AMERICAN PROTESTANT IN DEFENSE OF CIVIL AND RELIGIOUS LIBERTY AGAINST INROADS OF PAPACY, 1843 •

Casi le esperaba…, y no esperaba nada bueno. Pero así es como encontré a Val cuando irrumpí en su casa en Spring Street. Iba en ropa interior, y esta vez estaba en compañía de una despampanante joven irlandesa cuyo pelo rojizo ocultaba el blanco de la almohada (ella, por descontado, estaba totalmente desnuda, con una tez tan pálida como la dentadura de un perro), y los rodeaban los siguientes objetos: tres pipas, cada una de una forma diferente; una bolsa de lo que parecían setas secas; una jeringuilla; whisky, sin abrir. Medio jarrete de jamón.
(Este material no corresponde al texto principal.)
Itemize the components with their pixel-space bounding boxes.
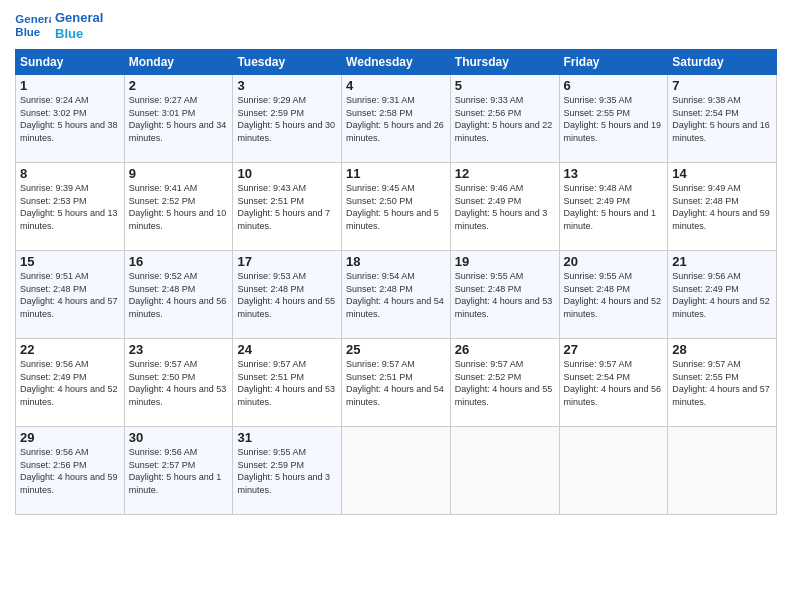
day-number: 3 (237, 78, 337, 93)
day-info: Sunrise: 9:56 AM Sunset: 2:56 PM Dayligh… (20, 446, 120, 496)
daylight-label: Daylight: 4 hours and 52 minutes. (20, 384, 118, 407)
calendar-day-cell: 13 Sunrise: 9:48 AM Sunset: 2:49 PM Dayl… (559, 163, 668, 251)
col-saturday: Saturday (668, 50, 777, 75)
calendar-day-cell: 31 Sunrise: 9:55 AM Sunset: 2:59 PM Dayl… (233, 427, 342, 515)
sunset-label: Sunset: 2:50 PM (129, 372, 196, 382)
sunset-label: Sunset: 2:48 PM (455, 284, 522, 294)
day-info: Sunrise: 9:52 AM Sunset: 2:48 PM Dayligh… (129, 270, 229, 320)
day-number: 18 (346, 254, 446, 269)
day-info: Sunrise: 9:24 AM Sunset: 3:02 PM Dayligh… (20, 94, 120, 144)
calendar-day-cell (450, 427, 559, 515)
sunset-label: Sunset: 2:56 PM (455, 108, 522, 118)
day-number: 22 (20, 342, 120, 357)
day-info: Sunrise: 9:57 AM Sunset: 2:55 PM Dayligh… (672, 358, 772, 408)
calendar-day-cell: 16 Sunrise: 9:52 AM Sunset: 2:48 PM Dayl… (124, 251, 233, 339)
sunset-label: Sunset: 2:48 PM (346, 284, 413, 294)
calendar-day-cell: 6 Sunrise: 9:35 AM Sunset: 2:55 PM Dayli… (559, 75, 668, 163)
daylight-label: Daylight: 4 hours and 52 minutes. (672, 296, 770, 319)
daylight-label: Daylight: 5 hours and 16 minutes. (672, 120, 770, 143)
daylight-label: Daylight: 5 hours and 5 minutes. (346, 208, 439, 231)
daylight-label: Daylight: 4 hours and 52 minutes. (564, 296, 662, 319)
day-info: Sunrise: 9:46 AM Sunset: 2:49 PM Dayligh… (455, 182, 555, 232)
sunset-label: Sunset: 2:51 PM (237, 196, 304, 206)
calendar-day-cell: 18 Sunrise: 9:54 AM Sunset: 2:48 PM Dayl… (342, 251, 451, 339)
daylight-label: Daylight: 5 hours and 38 minutes. (20, 120, 118, 143)
daylight-label: Daylight: 4 hours and 59 minutes. (20, 472, 118, 495)
sunset-label: Sunset: 2:52 PM (455, 372, 522, 382)
sunrise-label: Sunrise: 9:56 AM (672, 271, 741, 281)
calendar-day-cell: 15 Sunrise: 9:51 AM Sunset: 2:48 PM Dayl… (16, 251, 125, 339)
calendar-day-cell: 20 Sunrise: 9:55 AM Sunset: 2:48 PM Dayl… (559, 251, 668, 339)
sunset-label: Sunset: 2:48 PM (237, 284, 304, 294)
day-number: 12 (455, 166, 555, 181)
sunrise-label: Sunrise: 9:29 AM (237, 95, 306, 105)
day-info: Sunrise: 9:54 AM Sunset: 2:48 PM Dayligh… (346, 270, 446, 320)
sunrise-label: Sunrise: 9:54 AM (346, 271, 415, 281)
sunset-label: Sunset: 2:49 PM (455, 196, 522, 206)
logo: General Blue General Blue (15, 10, 103, 41)
sunset-label: Sunset: 3:01 PM (129, 108, 196, 118)
sunrise-label: Sunrise: 9:57 AM (346, 359, 415, 369)
col-tuesday: Tuesday (233, 50, 342, 75)
day-info: Sunrise: 9:39 AM Sunset: 2:53 PM Dayligh… (20, 182, 120, 232)
calendar-day-cell: 22 Sunrise: 9:56 AM Sunset: 2:49 PM Dayl… (16, 339, 125, 427)
sunrise-label: Sunrise: 9:39 AM (20, 183, 89, 193)
sunset-label: Sunset: 2:53 PM (20, 196, 87, 206)
sunrise-label: Sunrise: 9:49 AM (672, 183, 741, 193)
day-number: 2 (129, 78, 229, 93)
day-number: 31 (237, 430, 337, 445)
calendar-week-row: 29 Sunrise: 9:56 AM Sunset: 2:56 PM Dayl… (16, 427, 777, 515)
sunrise-label: Sunrise: 9:35 AM (564, 95, 633, 105)
sunrise-label: Sunrise: 9:57 AM (237, 359, 306, 369)
calendar-day-cell: 19 Sunrise: 9:55 AM Sunset: 2:48 PM Dayl… (450, 251, 559, 339)
sunrise-label: Sunrise: 9:33 AM (455, 95, 524, 105)
day-number: 8 (20, 166, 120, 181)
daylight-label: Daylight: 5 hours and 34 minutes. (129, 120, 227, 143)
sunrise-label: Sunrise: 9:48 AM (564, 183, 633, 193)
daylight-label: Daylight: 4 hours and 59 minutes. (672, 208, 770, 231)
day-info: Sunrise: 9:48 AM Sunset: 2:49 PM Dayligh… (564, 182, 664, 232)
calendar-day-cell: 25 Sunrise: 9:57 AM Sunset: 2:51 PM Dayl… (342, 339, 451, 427)
day-number: 26 (455, 342, 555, 357)
daylight-label: Daylight: 5 hours and 10 minutes. (129, 208, 227, 231)
sunset-label: Sunset: 2:49 PM (564, 196, 631, 206)
daylight-label: Daylight: 4 hours and 53 minutes. (455, 296, 553, 319)
calendar-day-cell: 17 Sunrise: 9:53 AM Sunset: 2:48 PM Dayl… (233, 251, 342, 339)
calendar-day-cell: 27 Sunrise: 9:57 AM Sunset: 2:54 PM Dayl… (559, 339, 668, 427)
calendar-day-cell: 8 Sunrise: 9:39 AM Sunset: 2:53 PM Dayli… (16, 163, 125, 251)
day-number: 28 (672, 342, 772, 357)
day-number: 19 (455, 254, 555, 269)
day-info: Sunrise: 9:57 AM Sunset: 2:51 PM Dayligh… (237, 358, 337, 408)
calendar-day-cell: 4 Sunrise: 9:31 AM Sunset: 2:58 PM Dayli… (342, 75, 451, 163)
col-friday: Friday (559, 50, 668, 75)
day-info: Sunrise: 9:29 AM Sunset: 2:59 PM Dayligh… (237, 94, 337, 144)
sunrise-label: Sunrise: 9:51 AM (20, 271, 89, 281)
sunrise-label: Sunrise: 9:46 AM (455, 183, 524, 193)
daylight-label: Daylight: 5 hours and 13 minutes. (20, 208, 118, 231)
logo-blue: Blue (55, 26, 103, 42)
day-info: Sunrise: 9:56 AM Sunset: 2:49 PM Dayligh… (672, 270, 772, 320)
day-number: 6 (564, 78, 664, 93)
day-number: 4 (346, 78, 446, 93)
day-info: Sunrise: 9:53 AM Sunset: 2:48 PM Dayligh… (237, 270, 337, 320)
daylight-label: Daylight: 5 hours and 3 minutes. (455, 208, 548, 231)
day-number: 16 (129, 254, 229, 269)
calendar-day-cell (668, 427, 777, 515)
day-number: 7 (672, 78, 772, 93)
sunset-label: Sunset: 2:56 PM (20, 460, 87, 470)
calendar-day-cell: 12 Sunrise: 9:46 AM Sunset: 2:49 PM Dayl… (450, 163, 559, 251)
day-info: Sunrise: 9:49 AM Sunset: 2:48 PM Dayligh… (672, 182, 772, 232)
day-number: 10 (237, 166, 337, 181)
calendar-day-cell: 11 Sunrise: 9:45 AM Sunset: 2:50 PM Dayl… (342, 163, 451, 251)
calendar-day-cell: 28 Sunrise: 9:57 AM Sunset: 2:55 PM Dayl… (668, 339, 777, 427)
calendar-week-row: 15 Sunrise: 9:51 AM Sunset: 2:48 PM Dayl… (16, 251, 777, 339)
sunrise-label: Sunrise: 9:57 AM (129, 359, 198, 369)
calendar-day-cell: 2 Sunrise: 9:27 AM Sunset: 3:01 PM Dayli… (124, 75, 233, 163)
sunset-label: Sunset: 2:49 PM (20, 372, 87, 382)
daylight-label: Daylight: 4 hours and 57 minutes. (672, 384, 770, 407)
day-number: 25 (346, 342, 446, 357)
day-number: 21 (672, 254, 772, 269)
day-info: Sunrise: 9:56 AM Sunset: 2:49 PM Dayligh… (20, 358, 120, 408)
sunrise-label: Sunrise: 9:41 AM (129, 183, 198, 193)
day-number: 23 (129, 342, 229, 357)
—Val —dije sin que me importara mucho su cólera—, deshazte de la chica.

—Ni hablar. Ni pensarlo —murmuró Valentine sin demasiado entusiasmo.

Los siguientes diez minutos no dieron ningún resultado. Pero al final yo había conseguido poner a la meretriz de patitas en la calle y tenía a mi hermano tomando café. Despacio. Para él era un verdadero reto sostener la taza. Me habría compadecido, viéndole ahí sentado, con sus calzoncillos de lino, intentando que no se le salieran las tripas por la boca, pero era una imagen que ya tenía muy vista, y él se lo buscaba.
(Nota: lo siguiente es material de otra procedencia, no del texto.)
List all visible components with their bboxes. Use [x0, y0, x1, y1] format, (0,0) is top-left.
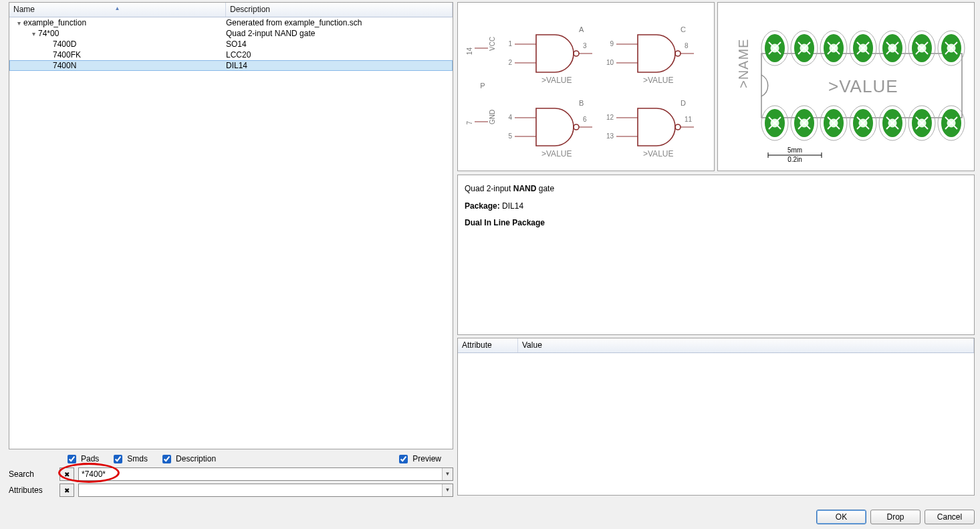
- smds-checkbox[interactable]: Smds: [111, 453, 148, 465]
- svg-text:VCC: VCC: [489, 37, 496, 51]
- svg-text:0.2in: 0.2in: [787, 156, 802, 163]
- svg-point-34: [675, 124, 681, 130]
- search-clear-button[interactable]: ✖: [59, 467, 74, 481]
- tree-row[interactable]: ▾74*00Quad 2-input NAND gate: [9, 28, 453, 39]
- attribute-value-panel: Attribute Value: [457, 338, 975, 496]
- tree-item-name: example_function: [23, 18, 86, 27]
- column-header-attribute-label: Attribute: [462, 340, 492, 350]
- footprint-preview-panel: >NAME>VALUE5mm0.2in: [717, 2, 975, 171]
- description-package: Package: DIL14: [465, 199, 967, 214]
- tree-twisty-icon[interactable]: ▾: [15, 18, 23, 29]
- column-header-description[interactable]: Description: [226, 3, 453, 17]
- svg-point-7: [574, 51, 579, 56]
- svg-text:1: 1: [508, 40, 512, 47]
- search-dropdown-button[interactable]: ▼: [442, 468, 453, 480]
- svg-text:10: 10: [606, 59, 614, 66]
- dialog-buttons: OK Drop Cancel: [816, 510, 975, 524]
- preview-checkbox[interactable]: Preview: [396, 453, 441, 465]
- pads-checkbox-input[interactable]: [68, 455, 76, 463]
- svg-point-16: [675, 51, 681, 56]
- cancel-button[interactable]: Cancel: [925, 510, 975, 524]
- attributes-label: Attributes: [9, 486, 55, 495]
- desc-text: gate: [536, 184, 554, 193]
- svg-text:4: 4: [508, 114, 512, 121]
- clear-icon: ✖: [64, 471, 70, 478]
- description-panel: Quad 2-input NAND gate Package: DIL14 Du…: [457, 175, 975, 335]
- svg-text:2: 2: [508, 59, 512, 66]
- tree-item-description: LCC20: [226, 49, 453, 60]
- svg-text:C: C: [681, 25, 686, 33]
- tree-item-name: 7400N: [53, 61, 76, 70]
- pads-checkbox-label: Pads: [81, 454, 99, 463]
- svg-text:>VALUE: >VALUE: [541, 76, 572, 85]
- package-label: Package:: [465, 201, 500, 211]
- attributes-clear-button[interactable]: ✖: [59, 484, 74, 497]
- description-checkbox[interactable]: Description: [160, 453, 216, 465]
- svg-text:13: 13: [606, 132, 614, 140]
- schematic-symbol-svg: 14VCC7GNDP123A>VALUE9108C>VALUE456B>VALU…: [463, 8, 710, 165]
- svg-text:3: 3: [583, 42, 587, 49]
- column-header-value[interactable]: Value: [518, 338, 974, 352]
- desc-bold: Dual In Line Package: [465, 218, 545, 227]
- attributes-input[interactable]: [78, 484, 453, 497]
- tree-item-description: SO14: [226, 39, 453, 49]
- description-line-1: Quad 2-input NAND gate: [465, 182, 967, 197]
- svg-text:P: P: [480, 82, 485, 90]
- preview-checkbox-input[interactable]: [399, 455, 408, 463]
- column-header-value-label: Value: [522, 340, 542, 350]
- svg-text:14: 14: [466, 47, 473, 56]
- description-line-3: Dual In Line Package: [465, 216, 967, 231]
- svg-text:6: 6: [583, 116, 587, 123]
- attributes-row: Attributes ✖ ▼: [9, 483, 453, 498]
- svg-text:7: 7: [466, 121, 473, 125]
- search-row: Search ✖ ▼: [9, 467, 453, 482]
- tree-item-name: 7400FK: [53, 50, 81, 60]
- tree-row[interactable]: ▾example_functionGenerated from example_…: [9, 17, 453, 28]
- attributes-dropdown-button[interactable]: ▼: [442, 484, 453, 496]
- symbol-preview-panel: 14VCC7GNDP123A>VALUE9108C>VALUE456B>VALU…: [457, 2, 715, 171]
- svg-text:B: B: [579, 99, 584, 107]
- svg-text:>VALUE: >VALUE: [643, 76, 673, 85]
- svg-text:8: 8: [685, 42, 689, 49]
- av-body: [458, 353, 974, 495]
- smds-checkbox-input[interactable]: [114, 455, 122, 463]
- column-header-name-label: Name: [13, 5, 35, 14]
- svg-text:9: 9: [610, 40, 614, 47]
- tree-item-description: Generated from example_function.sch: [226, 17, 453, 28]
- search-combo: ▼: [78, 467, 453, 481]
- column-header-attribute[interactable]: Attribute: [458, 338, 518, 352]
- tree-row[interactable]: 7400FKLCC20: [9, 49, 453, 60]
- svg-text:A: A: [579, 25, 584, 33]
- tree-body[interactable]: ▾example_functionGenerated from example_…: [9, 17, 453, 449]
- column-header-description-label: Description: [230, 5, 270, 14]
- search-input[interactable]: [78, 467, 453, 481]
- tree-twisty-icon[interactable]: ▾: [29, 29, 38, 39]
- svg-text:>VALUE: >VALUE: [828, 76, 898, 96]
- av-header: Attribute Value: [458, 338, 974, 353]
- svg-text:12: 12: [606, 114, 614, 121]
- tree-item-description: Quad 2-input NAND gate: [226, 28, 453, 39]
- desc-text: Quad 2-input: [465, 184, 513, 193]
- tree-item-description: DIL14: [226, 60, 453, 71]
- column-header-name[interactable]: Name ▲: [9, 3, 226, 17]
- desc-bold: NAND: [513, 184, 537, 193]
- ok-button[interactable]: OK: [816, 510, 866, 524]
- svg-text:>NAME: >NAME: [736, 39, 751, 88]
- filter-row: Pads Smds Description Preview: [9, 452, 453, 465]
- pads-checkbox[interactable]: Pads: [65, 453, 99, 465]
- chevron-down-icon: ▼: [445, 487, 451, 493]
- preview-checkbox-label: Preview: [412, 454, 441, 463]
- tree-header: Name ▲ Description: [9, 3, 453, 17]
- tree-row[interactable]: 7400NDIL14: [9, 60, 453, 71]
- footprint-svg: >NAME>VALUE5mm0.2in: [723, 8, 970, 165]
- smds-checkbox-label: Smds: [127, 454, 148, 463]
- svg-point-25: [574, 124, 579, 130]
- parts-tree-panel: Name ▲ Description ▾example_functionGene…: [9, 2, 453, 449]
- drop-button[interactable]: Drop: [870, 510, 921, 524]
- svg-text:D: D: [681, 99, 686, 107]
- description-checkbox-input[interactable]: [162, 455, 171, 463]
- tree-row[interactable]: 7400DSO14: [9, 39, 453, 49]
- search-label: Search: [9, 469, 55, 479]
- svg-text:5: 5: [508, 132, 512, 140]
- svg-text:>VALUE: >VALUE: [643, 149, 673, 158]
—Me han mandado una carta —dije. Con brusquedad.

—No me digas.

—No es para mí. Es para ti.

—¿Por qué lo dices? —Tosió desagradablemente—. ¿Es que el culpable escribió Timothy con uve, a y ele?

—Es un milagro que todavía seas capaz de deletrear tu nombre. ¿También estás en condiciones de leer o prefieres que te la cuente?

—Más vale que lo sueltes. Y acaba rápido, así llegará antes la hora de que te quites de mi vista.

Se la leí. Capté que despertaba su interés en algún punto de la palabra mal escrita «romanistas». Cuando acabé, se apretó con los dedos las sacas postales que se le habían formado bajo los ojos y extendió la mano derecha.

—Dámela, espabilado y joven estrella de cobre.

Se la di. Valentine levantó la carta, la sostuvo a contraluz hacia la ventana. Luego la dejó en la mesa, sacó una caja de cerillas del bolsillo de su levita, que estaba doblada sobre el respaldo de la silla. Encendió una con la uña del pulgar y con toda la intención la acercó al papel.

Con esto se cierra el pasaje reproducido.